L’enthousiasme de beaucoup sur les négociations en cours et à venir ne doit pas être annihilé par le poids des réalités triviales qu’induit le système capitaliste mondialisé actuel. Il doit à peine être teinté de réalisme, si l’on espère pouvoir aboutir à quelque chose. La partie n’est toutefois pas simple, comme l’ont encore montré les discussions au Pérou. Or, selon l’aveu même de la représentante de la France dans les négociations, Laurence Tubiana, citée par Mediapart il y a quelques jours, quel que soit l’accord obtenu à Paris, il est d’emblée clair qu’il ne permettra pas une limitation du réchauffement à 2°C. La Conférence de Paris ne sera donc pas historique. Toujours le 20 décembre, Nicolas Hulot, reconnaissant que la diplomatie française était parvenue à prendre le leadership sur les questions climatiques, s'est dit espérer que « la classe politique, au moins là, dans l’année qui vienne, […] soit un peu plus productive d’idées et se rassemble sur ce sujet-là. Ça réconcilierait un peu les Français avec la politique. J’aimerais notamment que de l’autre côté, dans l’opposition actuelle, on revienne à cet enjeu-là, non pas pour détruire le principe de précaution, comme c’est le cas en ce moment, et non pas pour rouvrir la porte du gaz de schiste. »

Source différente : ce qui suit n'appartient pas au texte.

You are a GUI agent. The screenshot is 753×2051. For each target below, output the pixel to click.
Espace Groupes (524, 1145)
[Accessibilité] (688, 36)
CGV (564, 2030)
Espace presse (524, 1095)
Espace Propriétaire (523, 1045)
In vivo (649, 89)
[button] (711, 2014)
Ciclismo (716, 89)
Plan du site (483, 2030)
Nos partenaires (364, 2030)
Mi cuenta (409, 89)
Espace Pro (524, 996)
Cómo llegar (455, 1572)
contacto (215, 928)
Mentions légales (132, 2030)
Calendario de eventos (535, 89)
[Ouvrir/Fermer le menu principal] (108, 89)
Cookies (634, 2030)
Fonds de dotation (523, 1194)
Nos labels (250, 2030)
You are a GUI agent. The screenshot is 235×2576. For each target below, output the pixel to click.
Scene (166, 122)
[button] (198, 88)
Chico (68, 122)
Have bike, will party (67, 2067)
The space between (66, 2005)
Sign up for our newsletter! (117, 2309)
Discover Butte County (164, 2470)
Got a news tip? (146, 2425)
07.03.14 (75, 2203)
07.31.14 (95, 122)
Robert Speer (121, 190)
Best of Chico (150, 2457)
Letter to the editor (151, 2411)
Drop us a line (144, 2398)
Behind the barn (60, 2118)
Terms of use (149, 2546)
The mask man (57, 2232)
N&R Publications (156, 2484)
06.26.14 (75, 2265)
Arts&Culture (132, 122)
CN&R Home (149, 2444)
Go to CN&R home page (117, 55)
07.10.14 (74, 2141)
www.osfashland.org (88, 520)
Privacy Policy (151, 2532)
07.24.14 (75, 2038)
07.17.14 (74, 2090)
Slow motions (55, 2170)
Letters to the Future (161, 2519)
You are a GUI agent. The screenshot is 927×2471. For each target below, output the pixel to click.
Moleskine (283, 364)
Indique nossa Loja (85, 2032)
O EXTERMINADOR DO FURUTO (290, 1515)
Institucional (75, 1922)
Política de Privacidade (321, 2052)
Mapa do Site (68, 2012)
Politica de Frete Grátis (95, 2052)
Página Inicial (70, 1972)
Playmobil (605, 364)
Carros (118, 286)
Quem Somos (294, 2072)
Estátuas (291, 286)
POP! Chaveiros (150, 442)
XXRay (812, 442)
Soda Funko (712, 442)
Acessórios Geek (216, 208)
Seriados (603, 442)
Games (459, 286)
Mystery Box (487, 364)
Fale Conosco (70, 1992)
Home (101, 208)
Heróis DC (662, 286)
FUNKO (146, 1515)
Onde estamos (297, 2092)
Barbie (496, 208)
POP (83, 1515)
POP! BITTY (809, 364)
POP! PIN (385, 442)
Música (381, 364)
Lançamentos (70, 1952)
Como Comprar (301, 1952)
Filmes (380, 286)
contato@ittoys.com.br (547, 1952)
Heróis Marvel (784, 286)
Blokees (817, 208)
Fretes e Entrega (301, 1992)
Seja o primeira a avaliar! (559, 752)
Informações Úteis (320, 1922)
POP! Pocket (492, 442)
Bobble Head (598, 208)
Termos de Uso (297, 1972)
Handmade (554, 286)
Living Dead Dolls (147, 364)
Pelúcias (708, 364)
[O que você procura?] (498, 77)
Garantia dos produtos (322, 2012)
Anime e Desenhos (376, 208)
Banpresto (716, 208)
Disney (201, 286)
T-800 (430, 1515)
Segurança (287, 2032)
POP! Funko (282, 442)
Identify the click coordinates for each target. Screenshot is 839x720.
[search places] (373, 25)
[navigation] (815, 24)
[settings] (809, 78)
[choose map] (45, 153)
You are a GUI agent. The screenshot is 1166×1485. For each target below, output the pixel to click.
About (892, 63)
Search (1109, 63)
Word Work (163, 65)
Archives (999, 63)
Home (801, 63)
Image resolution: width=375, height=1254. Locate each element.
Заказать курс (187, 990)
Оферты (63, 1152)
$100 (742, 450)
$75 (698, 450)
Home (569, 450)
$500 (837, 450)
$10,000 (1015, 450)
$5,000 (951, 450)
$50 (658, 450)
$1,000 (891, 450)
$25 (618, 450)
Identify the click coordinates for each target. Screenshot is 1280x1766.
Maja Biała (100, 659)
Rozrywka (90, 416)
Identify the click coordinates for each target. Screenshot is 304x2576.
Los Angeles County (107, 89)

Au sortir de Lima, chacun fait semblant d’être satisfait : le Nord a obtenu que tous les pays présentent d’ici quelques mois des contributions sur de futurs engagements, et le Sud se complaît à rappeler que celles-ci ne seront pas contraignantes. Au sortir de la Conférence de Paris, l’année prochaine, il ne sera plus possible de se voiler la face et de feindre un succès, quand, dans les faits, les enjeux globaux resteront largement irrésolus.